Kendi ülkeniz olan Fas ile ilgili bir planınız var mı?
Fas piyasasında uygun fiyat deyince akla Türk ve Çin malları gelir. Biz Türk malını tercih ederiz. Türkiye benim ikinci vatanım. İki ülke arasında güçlü bir ticaret köprüsü kuracağım.
Sadece kendi alanımda değil, ihtiyaç duyulan her konuda iki ülkeye de kazandıracağım. İşimin dışına çıkmak istemiyorum ama müşterinin başka isteği olursa geri çevirmiyoruz. İş bitirmek için pencere, kapı, ıslak zemin gibi ihtiyaç duyulan istekleri de karşılıyoruz.
Cephe sistemleri yapabiliyoruz. Bu alanda işleri paylaşır ve herkesle proje ortaklığı yapabiliriz. Aldığımız işleri farklı ülkelerdeki distribütörlerimiz ile paylaşarak çözüyoruz. Bu tip projelerde tamamen Türk inşaat malzemesi kullanıyoruz.

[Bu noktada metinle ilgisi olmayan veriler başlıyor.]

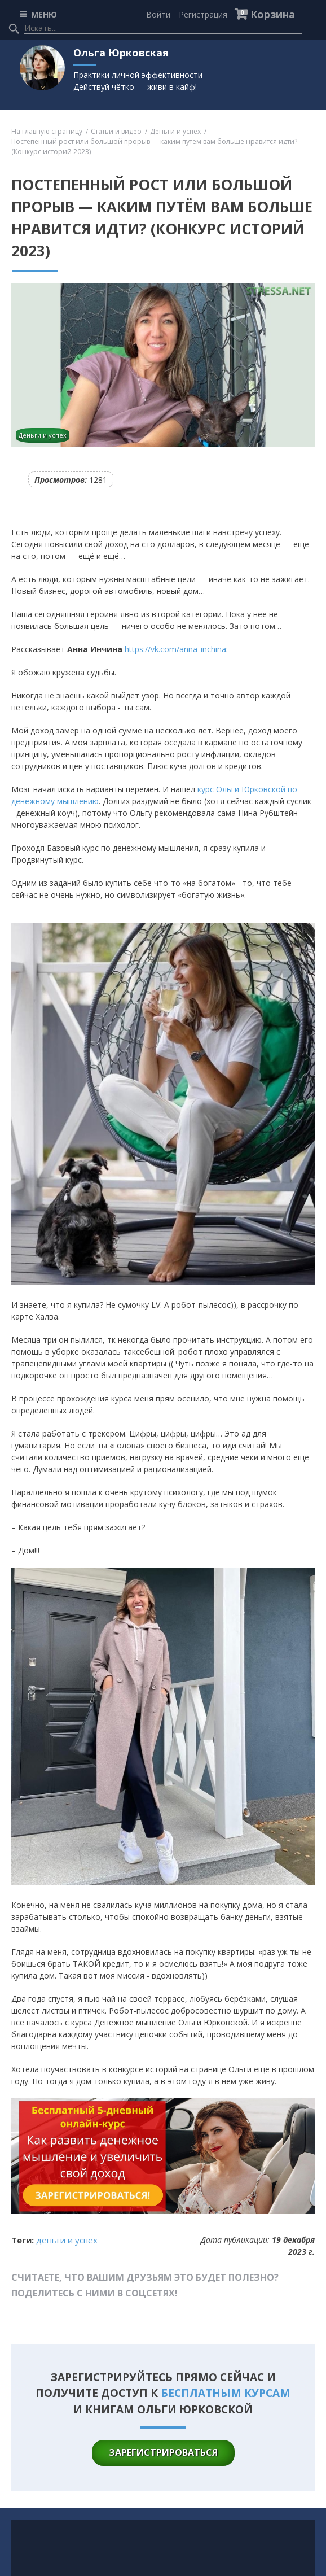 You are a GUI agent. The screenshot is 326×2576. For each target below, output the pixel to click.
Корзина (272, 14)
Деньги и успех (175, 131)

Distribütörlük çalışmalarınız da var. Bu konuda neler hedefliyorsunuz?
Evet. 2020 Aralık ayında Mısır'a ilk distribütörlüğümüzü verdik. İki ülke birleşse, Türki Cumhuriyetler ve Macaristan'da eklendiğinde yakın coğrafyada 800 milyondan fazla insana hitap ederiz. Çünkü Afrika inanılmaz gelecek vaat ediyor. Pazar Tanca Limanı'ndan başlıyor.
Cebelitarık'ın altından tren yolu yapılması düşünülüyor. Dolayısı ile Fas'tan tüm Afrika'ya Türk Malı satabiliriz. Bunu hedefliyorum. Salgından sonra Kuzey Afrika ülkelerine seyahate gideceğim. Tercihimiz yerli malı ama can alıcı malzemelerin bir kısmı ithal.
İthal kumaş kullanıyoruz, daha çok İtalya'dan. İhraç mallarında müşteri Türk kumaşı istemiyor. İmalatta kumaş ile profilleri birleştiren fitil sistemi, yerli kumaşlara yapışmıyor. Ürünler uzun ömürlü olmuyor. Rengi atıyor ve hava şartlarına göre parçalanıyor. Bu nedenlerle siparişlerde istenmiyor. Kumaş ve motor dışında tüm aksesuarlarda Türk malı varsa onu tercih ediyoruz. Tabi sanayinin de kendini geliştirmesi ve bir şeyler yapması gerekiyor.
Önümüzdeki dönem için ajandanızda başka ne var?
Yeni iş arkadaşları ile büyüyeceğiz. İşe mimar alıp cephe sistemleri geliştireceğiz. Bizim işimiz ince işçilik gerektiren ve sürekli müşteri ile irtibatta bulunulması gereken bir alan. Biz son kontrolü bile üç kere yaparız. Montajı müşteriye görüntülü olarak telefonda anlatıyorum. Satış sonrasına önem vermek ve bu alanda iyi olmak istedim. En başta beni hırslandıran bu oldu zaten.
"Artık Avrupa Çin'den mal almıyor"
“Pandemi süreci ve sonrasında hiçbir ülke Çin’e ulaşamadı, mal alamadı ve alınacak mallara güvenmedi. Artık Avrupa Çin’den mal almıyor, Türkiye’den mal istiyor. Herkes Türkiye’ye yüklendi.
Şu an alüminyum üreten Türk fabrikalardaki talebe yetişilemiyor. Kapasite fazlası çalışmalarına rağmen, mal almakta uzun kuyruklar oluşuyor. Türkiye bu talebi beklemiyordu. Fiyatlarda fahiş yükseliş oldu. Bu da her şeyde olduğu gibi ürün fiyatlarına yansıdı.”